» **WHAT TO WORK ON**
Copy exactly every line below, from the first through the one that contains "Accept All (364, 1390)", and skip all pictures.

START DATA RECORDS

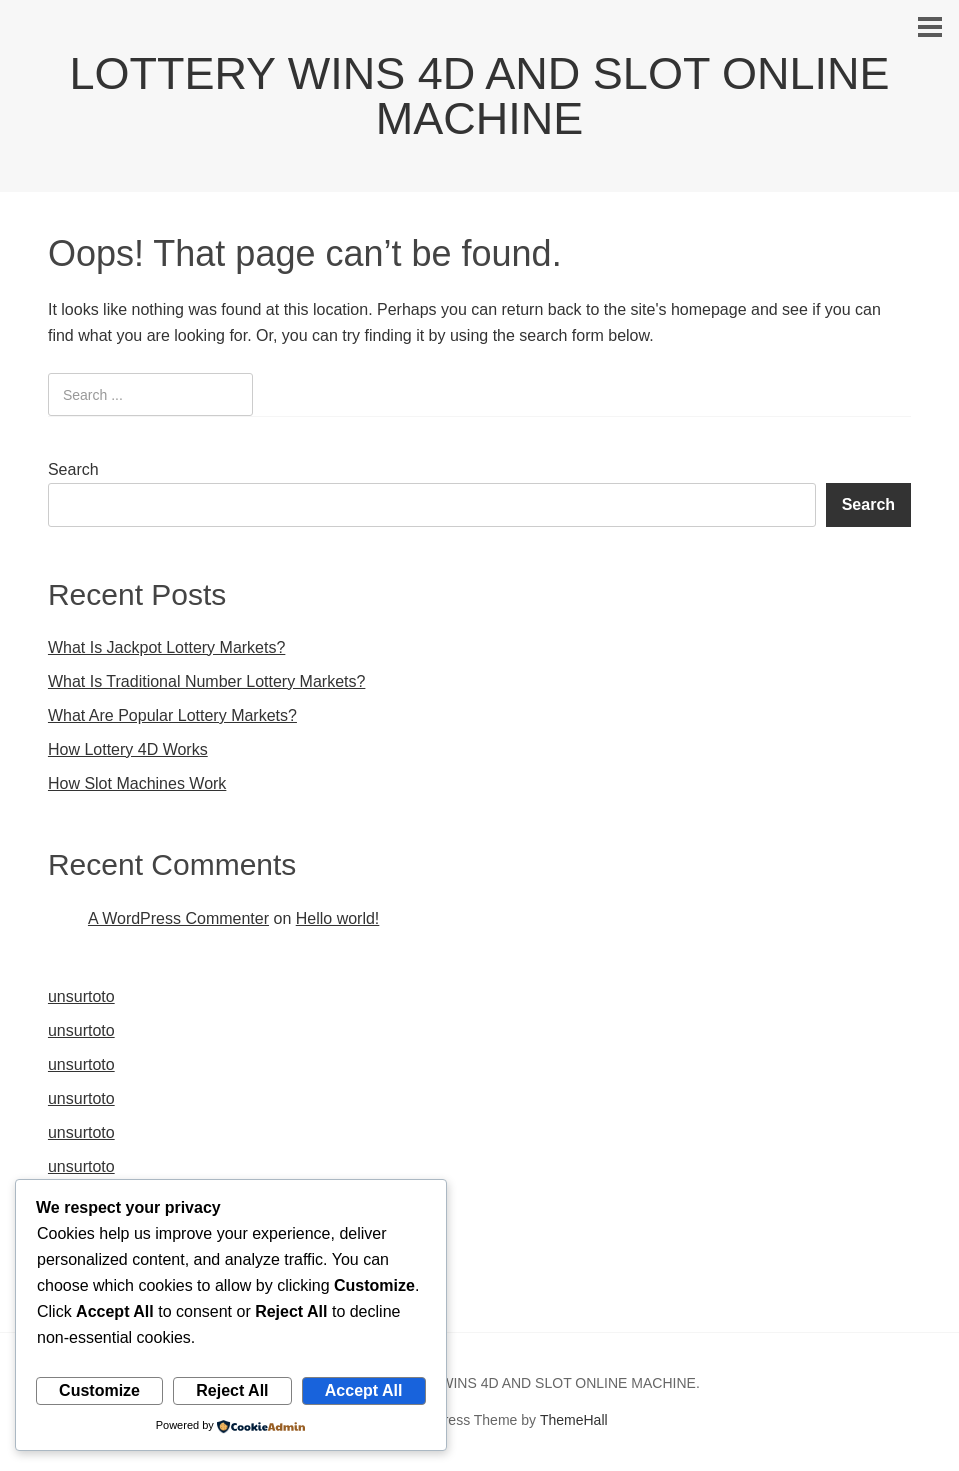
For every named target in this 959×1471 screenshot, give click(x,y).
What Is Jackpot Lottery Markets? (166, 647)
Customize (99, 1390)
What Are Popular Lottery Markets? (172, 715)
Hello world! (338, 918)
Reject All (232, 1390)
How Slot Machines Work (137, 783)
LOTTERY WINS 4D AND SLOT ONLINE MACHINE (479, 96)
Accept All (364, 1390)
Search (73, 469)
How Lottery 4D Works (128, 749)
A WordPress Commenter (178, 918)
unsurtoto (81, 996)
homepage (709, 309)
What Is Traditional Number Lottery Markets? (206, 681)
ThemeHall (574, 1420)
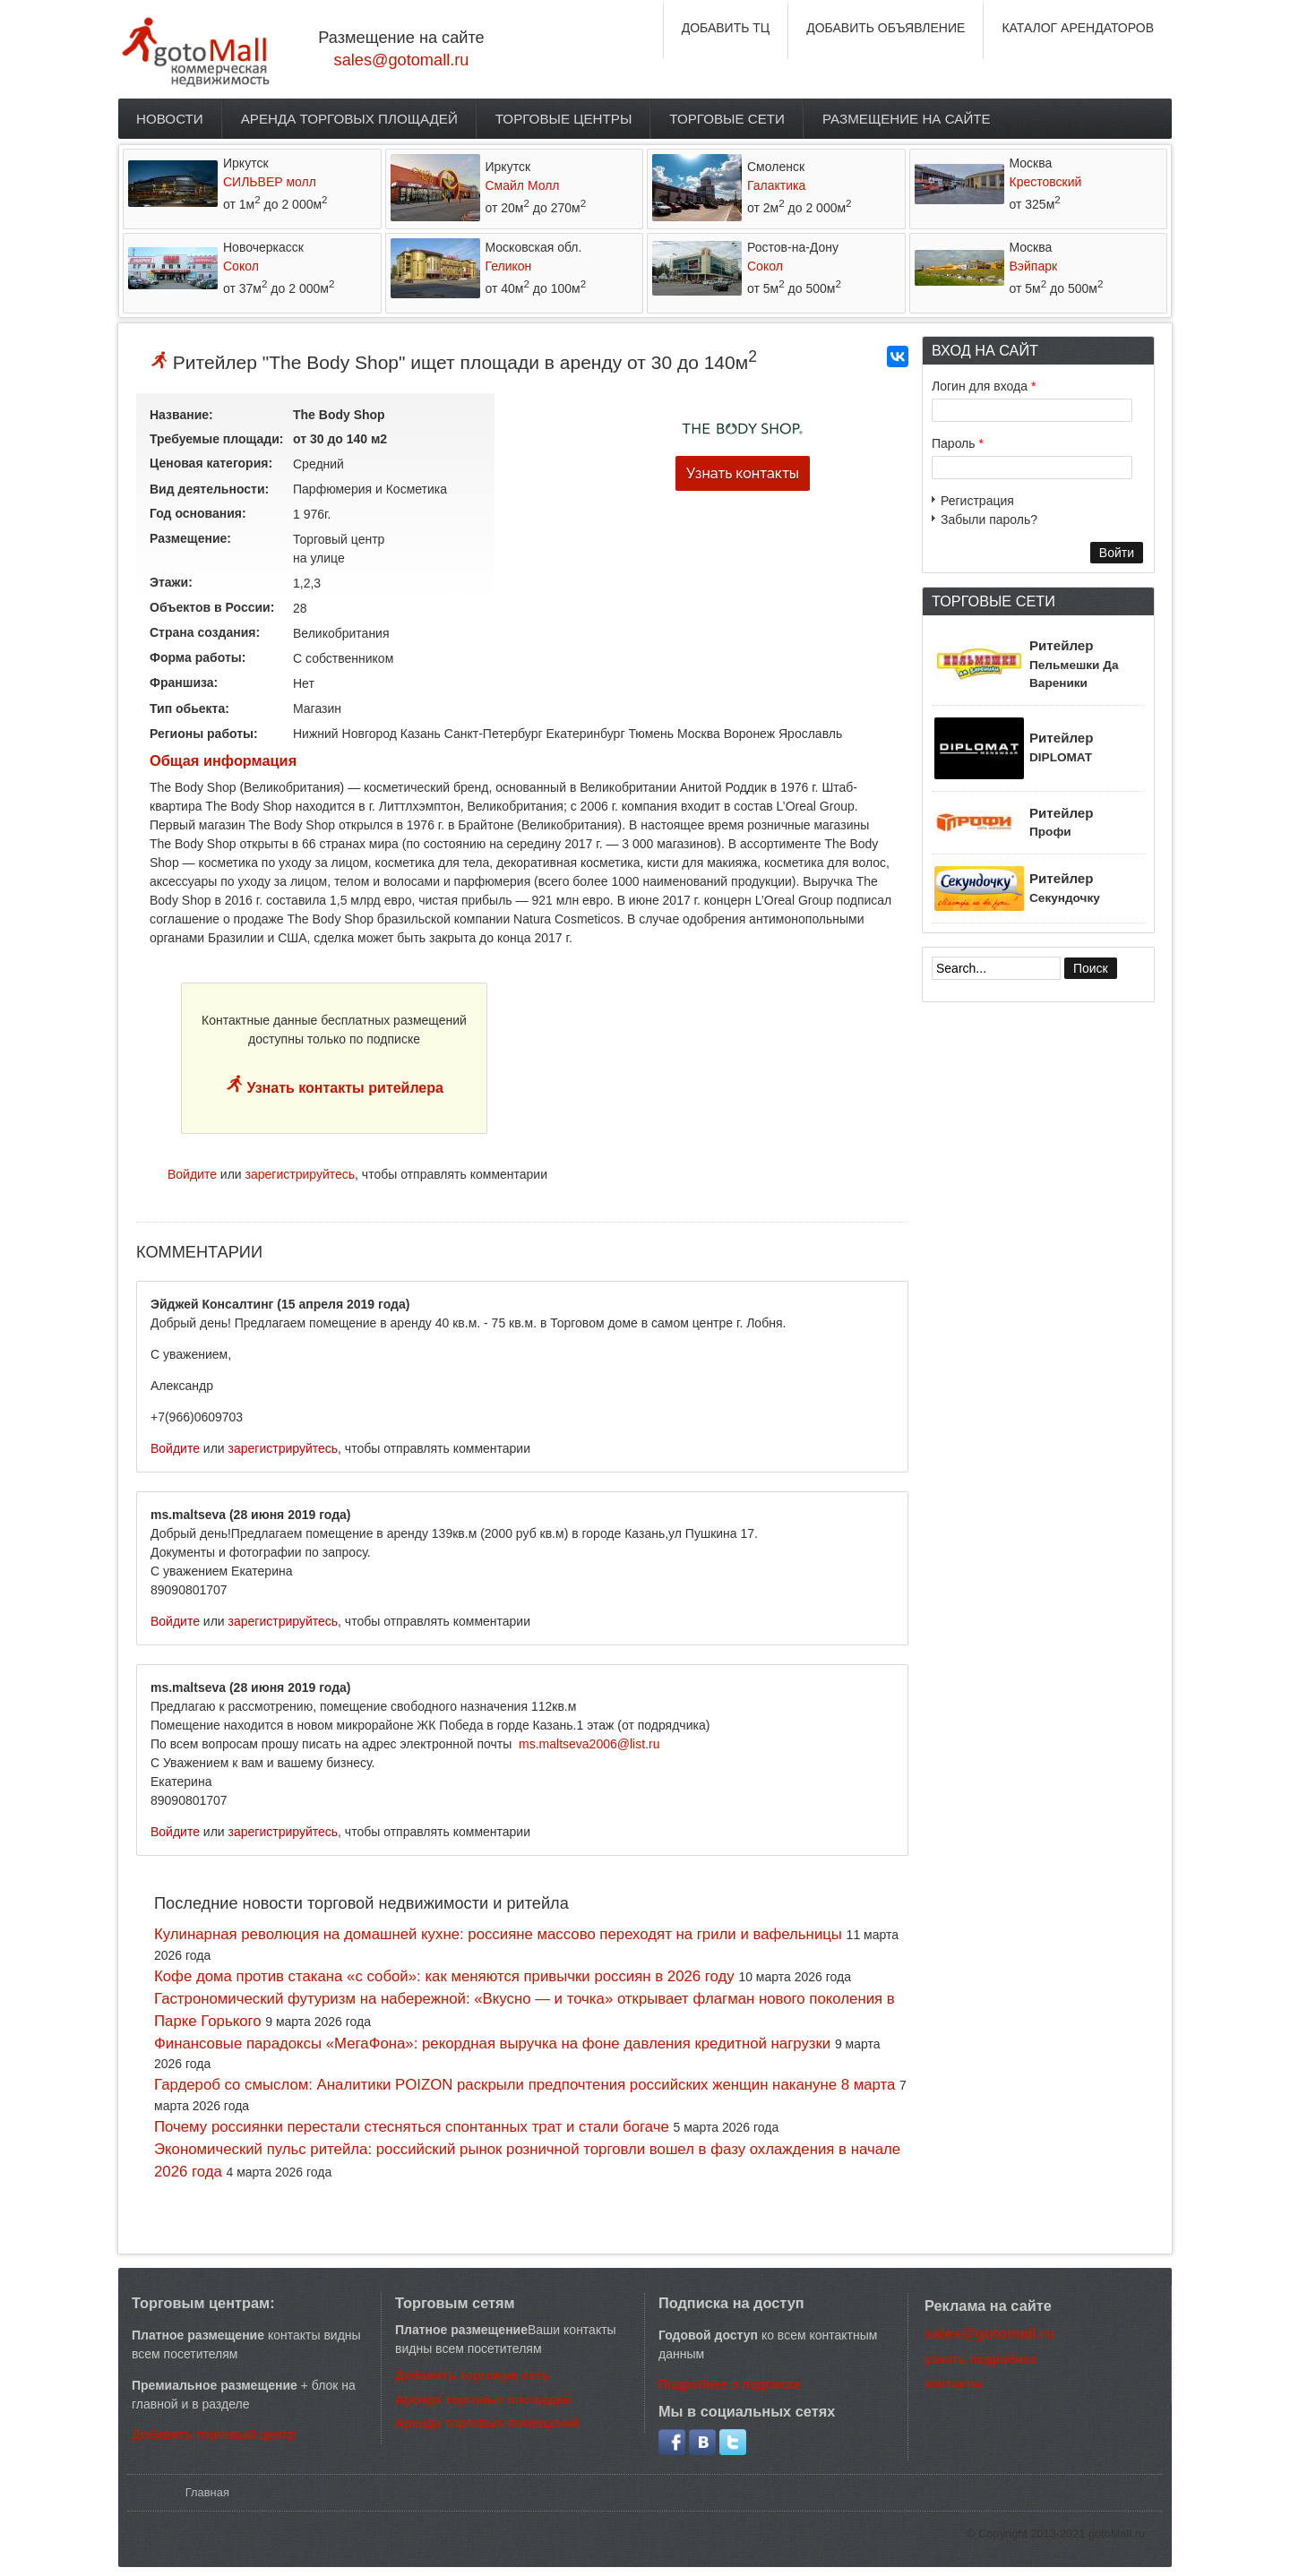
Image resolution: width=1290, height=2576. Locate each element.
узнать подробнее (980, 2359)
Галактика (776, 185)
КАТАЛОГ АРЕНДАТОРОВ (1078, 28)
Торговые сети (727, 118)
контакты (953, 2383)
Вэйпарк (1034, 266)
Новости (169, 118)
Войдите (192, 1174)
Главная (207, 2492)
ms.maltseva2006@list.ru (589, 1744)
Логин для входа (984, 386)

END DATA RECORDS

» **ANSWER SECTION**
For every named target in this 959×1471 screenshot, give click(x,y).
What Is Jackpot Lottery Markets? (166, 647)
Customize (99, 1390)
What Are Popular Lottery Markets? (172, 715)
Hello world! (338, 918)
Reject All (232, 1390)
How Slot Machines Work (137, 783)
LOTTERY WINS 4D AND SLOT ONLINE MACHINE (479, 96)
Accept All (364, 1390)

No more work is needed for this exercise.